Richard Mason disowned me.
He set off on a wonderful tour around the world, got me married to a certain Mr. Rochester, and left me. He was ashamed of the fact that I was a madwoman and could not control my feelings, tempers, or urges.
The day he came to visit Thornfield Hall, the room on the third floor of which I called my home, I was furious.
He had been the one to introduce me to a man who I had fallen desperately for, a man who wanted nothing to do with me. My brother, Richard Mason, was the reason I was so unhappy.
Have you heard the news that you're dead? No one ever had much nice to say; I think they never liked you anyway.
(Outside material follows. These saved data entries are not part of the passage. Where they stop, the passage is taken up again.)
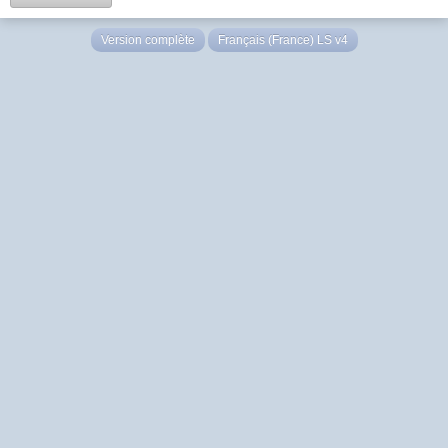
Version complète
Français (France) LS v4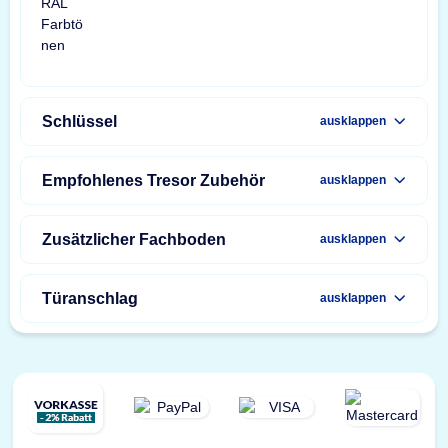
Schlüssel
ausklappen
Empfohlenes Tresor Zubehör
ausklappen
Zusätzlicher Fachboden
ausklappen
Türanschlag
ausklappen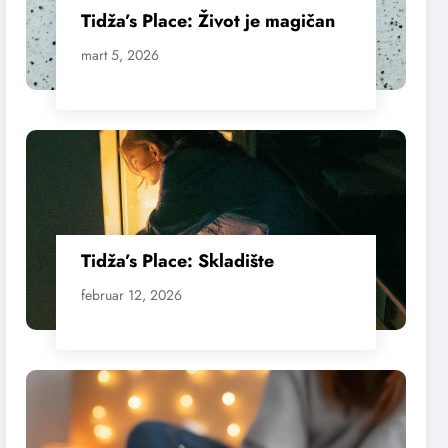
Tidža’s Place: Život je magičan
mart 5, 2026
Tidža’s Place: Skladište
februar 12, 2026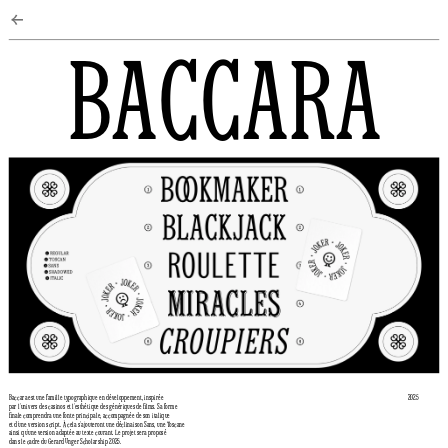
←
BACCARA
Baccara est une famille typographique en développement, inspirée 
2025
par l’univers des casinos et l’esthétique des génériques de films. Sa forme 
finale comprendra une fonte principale, accompagnée de son italique 
et d’une version script. À cela s’ajouteront une déclinaison Sans, une Toscane 
ainsi qu’une version adaptée au texte courant. Le projet sera proposé 
dans le cadre du Gerard Unger Scholarship 2025.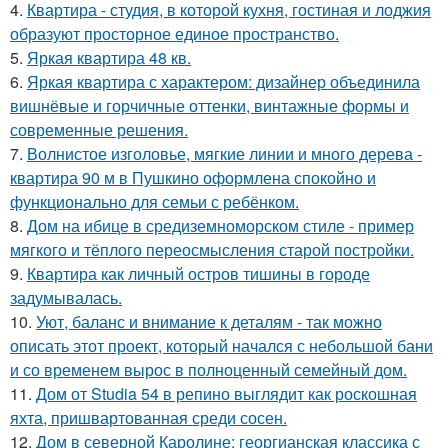
4.
Квартира - студия, в которой кухня, гостиная и лоджия
образуют просторное единое пространство.
5.
Яркая квартира 48 кв.
6.
Яркая квартира с характером: дизайнер объединила
вишнёвые и горчичные оттенки, винтажные формы и
современные решения.
7.
Волнистое изголовье, мягкие линии и много дерева -
квартира 90 м в Пушкино оформлена спокойно и
функционально для семьи с ребёнком.
8.
Дом на ибице в средиземноморском стиле - пример
мягкого и тёплого переосмысления старой постройки.
9.
Квартира как личный остров тишины в городе
задумывалась.
10.
Уют, баланс и внимание к деталям - так можно
описать этот проект, который начался с небольшой бани
и со временем вырос в полноценный семейный дом.
11.
Дом от Studia 54 в репино выглядит как роскошная
яхта, пришвартованная среди сосен.
12.
Дом в северной Каролине: георгианская классика с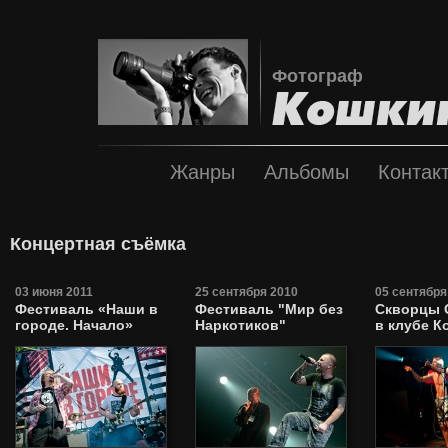
Фотограф
Жанры
Альбомы
Контак
Концертная съёмка
03 июня 2011
25 сентября 2010
05 сентября
Фестиваль «Наши в
Фестиваль "Мир без
Скворцы 
городе. Начало»
Наркотиков"
в клубе К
And one night, he came to me. I had been banned from going anywhere outside of my room on the third floor without Miss Poole, and had much more security than I had before the first incident.
When I saw Richard, the man who, as a boy, I had played with so nicely before my mental illness had begun, the man who now was the cause for all of my misery, I flew into a rage stronger and harsher than any he had ever seen before. I flew at him with a dagger, stabbing him in the arm. I made sure not to make a sound this time. My brother screamed for help, and who should come into the room but Mr. Rochester.
He cried out for Miss Poole, who was asleep. She woke up, saw the blood, and fainted. By the time she awoke, I was asleep in bed, Richard was being tended to in Edward's room, and by no means had I forgotten my second failed murder.
I am not the kind of girl who should be rudely barging in on a white-belt occasion, but you are not the kind of boy who should be marrying the wrong girl…
I had not been getting enough sleep. My eyes had dark circles underneath them. My hair was wild and unkempt.
What was the reason for this?
I had heard of the engagement of Mr. Edward Fairfax Rochester to the governess, Jane Eyre.
Aside from them being completely wrong for each other, they had been horrible to me. How could that governess, with all her morals and knowledge from those books that she constantly pored over, bear to marry a man already wedded to a live woman?
The night before their wedding, I made up my mind to sneak into the bride-to-be's bedroom to see her wedding veil. Was it as beautiful as mine had been? Knowing her plain looks, it would have looked nothing like the gorgeous veil I had been given on my wedding day.
I opened her closet, searching for the veil. I heard the bedclothes stirring, so I hastened my search.
Finally, I found it.
It was my—or an exact duplicate of my—veil.
Furious couldn't even begin to describe it—there weren't enough words to describe the betrayal. Incensed past tears, I ripped the veil in two in a bout of vehemence and ran out of the room before the governess fully awoke from her sleep.
Why her, of all people? I repeated to myself, as I fell asleep that night.